"Tua ausência fazendo silêncio em todo lugar."
Suspirou pesado, lento, quase parou e desistiu. Respirar era involuntário e ela adorava esse fato - simplesmente porque se respirar dependesse de sua boa vontade, não o faria nunca. Suspirar, no entanto, precisava um pouco mais de sua vontade, e gostava tanto de fazê-lo, mas ultimamente não o tem conseguido com muito sucesso. Era necessário uma certa motivação para tal feito, o que ela não tinha há muito. Seja para suspirar por aí feito uma apaixonada desorientada, seja para seguir em frente. E seguir em frente, embora pareça fácil se nossa interpretação for apenas a de caminhar em frente, é tão difícil quanto ficar uma vida sem fechar os olhos. E ter motivação para seguir em frente engloba todo um mundo. Motivação para dormir, acordar, levantar. Viver. Lembro bem quando levaram-na seu motivo de viver, sua razão. Seu ar.

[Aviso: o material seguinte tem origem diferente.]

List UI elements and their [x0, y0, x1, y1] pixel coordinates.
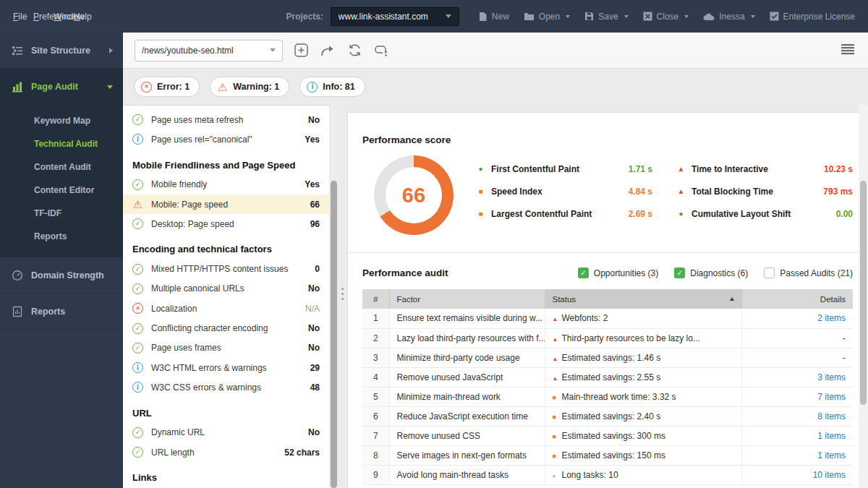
report-scrollbar-thumb[interactable]	[860, 181, 867, 405]
table-row[interactable]: 9 Avoid long main-thread tasks Long task…	[362, 465, 853, 484]
subnav-technical-audit[interactable]: Technical Audit	[0, 132, 123, 155]
metric-value: 1.71 s	[629, 164, 652, 174]
filter-opportunities[interactable]: Opportunities (3)	[578, 267, 658, 278]
factor-row[interactable]: Desktop: Page speed 96	[132, 214, 320, 234]
row-details-link[interactable]: 2 items	[741, 309, 853, 328]
row-details-link[interactable]: 10 items	[741, 465, 853, 484]
performance-audit-header: Performance audit Opportunities (3) Diag…	[362, 267, 853, 278]
menu-preferences[interactable]: Preferences	[33, 12, 41, 21]
factor-row[interactable]: W3C CSS errors & warnings 48	[132, 377, 320, 397]
factor-row[interactable]: Multiple canonical URLs No	[132, 279, 320, 299]
table-row[interactable]: 4 Remove unused JavaScript Estimated sav…	[362, 367, 853, 387]
row-details-link[interactable]: 1 items	[741, 426, 853, 445]
enterprise-license-button[interactable]: Enterprise License	[770, 12, 855, 22]
sidebar-item-site-structure[interactable]: Site Structure	[0, 33, 123, 69]
column-header-status[interactable]: Status	[545, 289, 741, 309]
menu-file[interactable]: File	[13, 12, 21, 21]
factor-row[interactable]: Dynamic URL No	[132, 423, 320, 442]
site-structure-icon	[12, 45, 23, 56]
close-project-button[interactable]: Close	[643, 12, 689, 22]
menu-window[interactable]: Window	[54, 12, 61, 21]
checkbox-checked-icon[interactable]	[578, 267, 589, 278]
factor-row[interactable]: Page uses rel="canonical" Yes	[132, 129, 320, 149]
row-num: 6	[362, 406, 389, 426]
table-row[interactable]: 6 Reduce JavaScript execution time Estim…	[362, 406, 853, 426]
factor-row[interactable]: Conflicting character encoding No	[132, 318, 320, 338]
page-url-select[interactable]: /news/youtube-seo.html	[135, 40, 283, 61]
factor-row[interactable]: Localization N/A	[132, 299, 320, 318]
panel-splitter[interactable]	[341, 288, 344, 300]
passed-icon	[132, 323, 143, 334]
table-row[interactable]: 1 Ensure text remains visible during w..…	[362, 309, 853, 328]
open-project-button[interactable]: Open	[524, 12, 570, 22]
table-row[interactable]: 7 Remove unused CSS Estimated savings: 3…	[362, 426, 853, 445]
subnav-keyword-map[interactable]: Keyword Map	[0, 109, 123, 132]
table-row[interactable]: 8 Serve images in next-gen formats Estim…	[362, 445, 853, 465]
column-header-details[interactable]: Details	[741, 289, 853, 309]
row-details-link[interactable]: 8 items	[741, 406, 853, 426]
factor-value: 96	[310, 219, 320, 229]
factor-label: Localization	[151, 304, 297, 314]
status-text: Estimated savings: 2.55 s	[562, 372, 661, 382]
filter-passed-audits[interactable]: Passed Audits (21)	[764, 267, 853, 278]
info-count-chip[interactable]: Info: 81	[299, 77, 365, 97]
info-icon	[132, 362, 143, 373]
row-factor: Lazy load third-party resources with f..…	[389, 328, 545, 348]
row-factor: Remove unused JavaScript	[389, 367, 545, 387]
subnav-tf-idf[interactable]: TF-IDF	[0, 202, 123, 225]
metric-label: Time to Interactive	[692, 164, 817, 174]
project-select[interactable]: www.link-assistant.com	[331, 7, 459, 26]
performance-score-section: 66 First Contentful Paint 1.71 s	[362, 155, 853, 235]
add-page-button[interactable]	[292, 42, 310, 59]
factors-scrollbar-thumb[interactable]	[331, 181, 337, 488]
error-count-chip[interactable]: Error: 1	[134, 77, 200, 97]
row-details-link[interactable]: 3 items	[741, 367, 853, 387]
view-menu-button[interactable]	[841, 43, 855, 58]
rebuild-project-button[interactable]	[373, 42, 390, 59]
row-num: 7	[362, 426, 389, 445]
row-num: 2	[362, 328, 389, 348]
row-factor: Ensure text remains visible during w...	[389, 309, 545, 328]
factor-row[interactable]: URL length 52 chars	[132, 442, 320, 462]
row-details-link[interactable]: 7 items	[741, 387, 853, 406]
error-icon	[132, 303, 143, 314]
checkbox-unchecked-icon[interactable]	[764, 267, 775, 278]
filter-label: Opportunities (3)	[594, 268, 658, 278]
table-row[interactable]: 5 Minimize main-thread work Main-thread …	[362, 387, 853, 406]
factor-label: Mobile friendly	[151, 179, 297, 189]
report-scrollbar-track[interactable]	[859, 105, 868, 488]
new-project-button[interactable]: New	[478, 12, 509, 22]
subnav-content-audit[interactable]: Content Audit	[0, 155, 123, 179]
column-header-factor[interactable]: Factor	[389, 289, 545, 309]
submit-page-button[interactable]	[319, 42, 336, 59]
refresh-page-button[interactable]	[346, 42, 363, 59]
factor-row[interactable]: Page uses frames No	[132, 338, 320, 358]
factor-row[interactable]: W3C HTML errors & warnings 29	[132, 358, 320, 377]
table-row[interactable]: 3 Minimize third-party code usage Estima…	[362, 348, 853, 367]
filter-diagnostics[interactable]: Diagnostics (6)	[674, 267, 748, 278]
factor-row[interactable]: Mixed HTTP/HTTPS content issues 0	[132, 259, 320, 278]
row-details: -	[741, 328, 853, 348]
factor-row-selected[interactable]: Mobile: Page speed 66	[123, 194, 329, 214]
table-row[interactable]: 2 Lazy load third-party resources with f…	[362, 328, 853, 348]
factor-row[interactable]: Page uses meta refresh No	[132, 110, 320, 129]
sidebar-item-reports[interactable]: Reports	[0, 294, 123, 330]
column-header-num[interactable]: #	[362, 289, 389, 309]
sidebar-item-page-audit[interactable]: Page Audit	[0, 69, 123, 105]
subnav-reports[interactable]: Reports	[0, 225, 123, 248]
menu-help[interactable]: Help	[74, 12, 82, 21]
row-details-link[interactable]: 1 items	[741, 445, 853, 465]
open-folder-icon	[524, 12, 535, 21]
sort-ascending-icon	[730, 297, 734, 301]
subnav-content-editor[interactable]: Content Editor	[0, 179, 123, 202]
save-project-button[interactable]: Save	[584, 12, 628, 22]
chevron-down-icon	[446, 14, 451, 18]
sidebar-item-domain-strength[interactable]: Domain Strength	[0, 257, 123, 294]
account-button[interactable]: Inessa	[703, 12, 754, 22]
warning-count-chip[interactable]: Warning: 1	[210, 77, 289, 97]
row-details: -	[741, 348, 853, 367]
factor-row[interactable]: Mobile friendly Yes	[132, 175, 320, 194]
checkbox-checked-icon[interactable]	[674, 267, 685, 278]
red-triangle-icon	[553, 314, 562, 322]
filter-label: Diagnostics (6)	[690, 268, 748, 278]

Fazia frio na manhã de domingo em que ela se levantara e não o encontrara ao seu lado. Ele deveria estar ali, tal como todos os outros domingos. E não importava o quão rotineiro isso possa ter soado - ou em como as pessoas diriam que suas vidas eram chatas por sempre saberem o que fariam ou onde estariam - ele deveria estar ali. Mas ele não estava. E nem seus sapatos prediletos ao pé da cama ou seu casaco, que deveria estar sobre a cadeira. Ele odiava aquele casaco, mas não saia sem, pois sabia que ela reclamaria e diria que ele não havia gostado. Acho que ele gostava daquele jeito que ela tinha, tão complicado, difícil, irritane. Ele gostava daquele jeito dela, só dela, e acho que era isso que o fazia amá-la tanto. Mas, talvez, também tenha sido isso que o tenha feito sair mais cedo naquela manhã de domingo, calçando seus sapatos que tinha mais apreço e carregando seu casaco que tanto odiava. Ela o procurou por toda a casa, e nada. Nenhum vestígio dele. Voltou ao quarto, sentou-se na cama e pôs-se a observar o quarto por inteiro. Nada, a não ser a porta do armário entreaberta. Abriu. Nada. Esse foi o grande problema. Onde deveria estar as roupas de seu amado, nada. E então, além de não haver se quer um vestígio dele, também não havia nenhum de que ele voltaria. Levou todos seus perfumes, cadernos, livros, roupas. No entanto, havia levado algo que talvez não tenha cabido dentro da mala ou dentro de sua bolsa de mão. Havia levado consigo algo que ela não encontraria olhando por aí em sua casa ou de baixo da cama ou até mesmo dentro das gavetas. Não encontraria nem mesmo nos lugares mais escondidos, pois amor é algo que não se guarda em qualquer lugar assim. Ele guardava consigo todo seu amor por ele. Para que você não esqueça nunca, ela disse, certa vez. Ele pode não ter esquecido, mas preferiu não lembrar. Com tudo o que levou, mais seu amor e o casaco que ela havia dado, carregou, assim que saiu do quarto pela madrugada, toda chance e vestígio de esperança e razão de viver. E então ela ficou ali, fitando aquele vazio constante que se estendia por todo o quarto até dentro de si. O vazio que ele deixou quando foi embora.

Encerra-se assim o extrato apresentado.